[Date Prev][Date Next][Thread Prev][Thread Next][Date Index][Thread Index]
[Condor-devel] somewhat evil problem with work fetch and schedd claims. :(
- Date: Tue, 5 Feb 2008 22:03:56 -0800
- From: Derek Wright <wright@xxxxxxxxxxx>
- Subject: [Condor-devel] somewhat evil problem with work fetch and schedd claims. :(
dang... i guess this is exactly the sort of thing you don't think
about until you're debugging and see it happening live. :(
there's a annoying bug in the interaction of fetched claims and
schedd-pushed ones. not sure what to do about this -- todd: i'm
guessing you're going to say "screw it, not important", which is why
i'm writing this up before i spend any more time on it. ;)

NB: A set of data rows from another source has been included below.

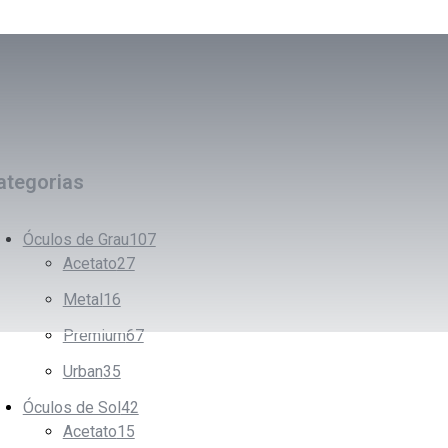
ategorias
Óculos de Grau
107
Acetato
27
Metal
16
Premium
67
Urban
35
Óculos de Sol
42
Acetato
15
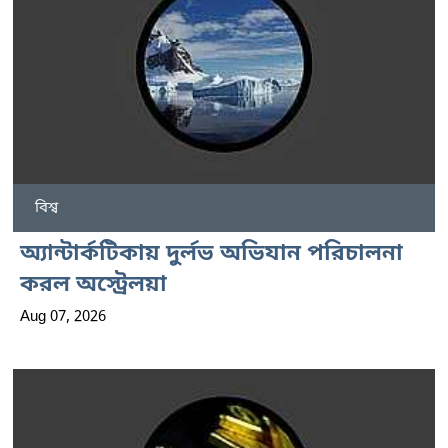
বিশ্ব
অ্যান্টার্কটিকায় দুর্লভ অভিযান পরিচালনা
করল অস্ট্রেলয়া
Aug 07, 2026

the startd has a Claim object that represents each claim or
preempting claim. so, each slot has a few Claim* members to keep
track of the current claim, and the current preempting claim (if
any). so, if you're in owner, unclaimed, etc, there's just the
current claim (the one you're advertising to the collector) and no
preempting claim. once you're claimed, that current claim is no
longer being advertised, since it's in use. however, there's now a
preempting claim generated, which is advertised to the collector in
case of user prio inversion or machine rank.
enter work fetching...
in the code as currently checked in to V7_1-fetchwork-branch,
whenever the startd successfully invokes the fetching hook, parses a
valid classad, and evaluates its policy to decide if it's willing to
run it, the startd generates a claim object for that fetched claim
(which stashes the job classad, etc), and stuffs that into the slot
as the current claim. it then moves to the claimed state, invokes
the starter, etc. as soon as the startd enters the claimed state, it
automatically generates a new preemption claim and starts advertising
that. as soon as that starter exits, the startd leaves claimed and
goes back to the owner state, to start the whole process again.
so, here's the bug:
- the startd always clears out all the claim objects and starts fresh
whenever it returns to the owner state.
- if you've got short running fetch jobs, the startd is cycling
between owner and claimed frequently.
- the claims advertised to the collector are therefore always stale. :
( so, once a slot starts into fetch mode, it's basically impossible
for an opportunistic job to claim that slot, even if it's ranked
higher, since it never gets matched in time to claim the slot before
the startd throws out that claimid and generates a new one. :(
here are the possible solutions:
A) won't fix. either have longer running jobs from your fetched
work, or just be happy that your startd is so busy with your fetched
work, and forget about schedd-based claims. ;)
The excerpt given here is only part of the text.